France's top administrative court has confirmed the six-month closure of the Grand Mosque of Pantin after it published a video denouncing history teacher Samuel Paty for showing cartoons of the Prophet Mohammed, which lead to his decapitation in a street near his school.
The judgement from the Council of State confirms an earlier court ruling, after the request by the Interior Ministry.
The Muslim Federation of Pantin, which manages the Pantin mosque, appealed to France's highest administrative court in October after it was ordered to close for six months.
The organisation's president M'hammed Henniche on Monday pleaded for the sanction to be shortened.
'Violence, hatred and discrimination'
But in a statement, the Council of State declared the closure justified.
The presiding judge criticised the video published on the Grand Mosque of Pantin's Facebook page on 9 October. In it, the father of a student from the primary school in Conflans-Sainte-Honorine, northwest of Paris, expressed anger against history teacher Samuel Paty, whom he named, for his class on freedom of expression, in which he showed cartoons depicting the prophet Mohammed.
The judge said the video featured remarks that could provoke "violence, hate and discrimination", which, according to Article L227-1 of France's Internal Security Law, justifies the closure of a religious site.

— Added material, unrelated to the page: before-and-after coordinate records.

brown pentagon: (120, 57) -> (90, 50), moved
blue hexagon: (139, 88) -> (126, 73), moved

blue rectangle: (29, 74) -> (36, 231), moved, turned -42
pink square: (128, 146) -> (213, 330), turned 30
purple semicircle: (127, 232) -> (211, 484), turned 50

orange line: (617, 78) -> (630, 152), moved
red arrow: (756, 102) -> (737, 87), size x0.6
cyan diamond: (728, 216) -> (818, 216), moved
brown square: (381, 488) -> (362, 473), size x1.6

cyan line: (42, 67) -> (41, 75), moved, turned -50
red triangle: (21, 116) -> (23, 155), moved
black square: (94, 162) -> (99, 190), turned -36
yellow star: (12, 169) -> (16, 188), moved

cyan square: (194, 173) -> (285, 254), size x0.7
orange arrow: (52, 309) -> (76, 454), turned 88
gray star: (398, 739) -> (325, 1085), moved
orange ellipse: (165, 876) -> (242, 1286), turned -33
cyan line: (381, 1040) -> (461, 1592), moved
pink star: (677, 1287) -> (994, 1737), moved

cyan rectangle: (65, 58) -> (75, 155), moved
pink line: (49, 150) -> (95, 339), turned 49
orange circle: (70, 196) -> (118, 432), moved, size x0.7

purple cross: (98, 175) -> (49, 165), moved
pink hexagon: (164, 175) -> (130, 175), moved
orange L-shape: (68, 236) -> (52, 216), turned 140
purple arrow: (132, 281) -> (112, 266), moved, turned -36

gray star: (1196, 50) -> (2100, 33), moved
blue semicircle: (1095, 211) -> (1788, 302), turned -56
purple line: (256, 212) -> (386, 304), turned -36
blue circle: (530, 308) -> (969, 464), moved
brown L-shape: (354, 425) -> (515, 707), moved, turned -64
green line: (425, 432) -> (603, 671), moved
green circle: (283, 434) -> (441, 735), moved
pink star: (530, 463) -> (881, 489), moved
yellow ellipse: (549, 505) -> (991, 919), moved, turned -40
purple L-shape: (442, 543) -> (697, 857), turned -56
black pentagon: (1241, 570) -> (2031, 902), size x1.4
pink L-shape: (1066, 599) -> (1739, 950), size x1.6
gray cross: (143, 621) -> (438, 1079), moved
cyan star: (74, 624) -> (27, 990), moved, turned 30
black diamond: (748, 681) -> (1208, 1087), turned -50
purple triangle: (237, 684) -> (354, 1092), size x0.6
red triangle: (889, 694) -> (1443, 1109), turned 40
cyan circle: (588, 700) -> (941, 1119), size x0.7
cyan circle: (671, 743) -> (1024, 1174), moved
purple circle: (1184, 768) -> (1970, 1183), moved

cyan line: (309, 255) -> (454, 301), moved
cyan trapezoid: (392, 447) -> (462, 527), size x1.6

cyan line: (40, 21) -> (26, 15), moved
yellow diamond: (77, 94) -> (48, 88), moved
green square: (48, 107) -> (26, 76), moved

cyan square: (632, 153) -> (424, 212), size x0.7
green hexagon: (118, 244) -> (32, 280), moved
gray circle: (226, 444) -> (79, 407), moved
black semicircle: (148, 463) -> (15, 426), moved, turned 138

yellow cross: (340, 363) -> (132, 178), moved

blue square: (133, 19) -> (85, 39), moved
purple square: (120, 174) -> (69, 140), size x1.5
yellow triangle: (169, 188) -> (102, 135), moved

One week after the video was posted, Paty was decapitated near the school.
The judge accused the mosque's imam of being involved in "radical Islamist activities" in the Greater Paris region, saying he was trained in a fundamentalist institute in Yemen, and that his sermons were broadcast on a website known to publish Salafist fatwas of Saudi sheiks.
BarakaCity ban upheld
Other arguments to keep the mosque closed involved allegations that the site had become a gathering place for individuals with "radical ideas".
The judge said the Muslim Federation of Pantin could request the mosque could request its reopening "when it has taken measures aimed at preventing a repetition of the dysfunctions noted", to be demonstrated in the choice of imam and monitoring the public and social networks it controls.
In a parellel ruling, the Council of State upheld the dissolution of the BarakaCity association, a Muslim charity that was also accused of inciting "hatred, violence and discrimination".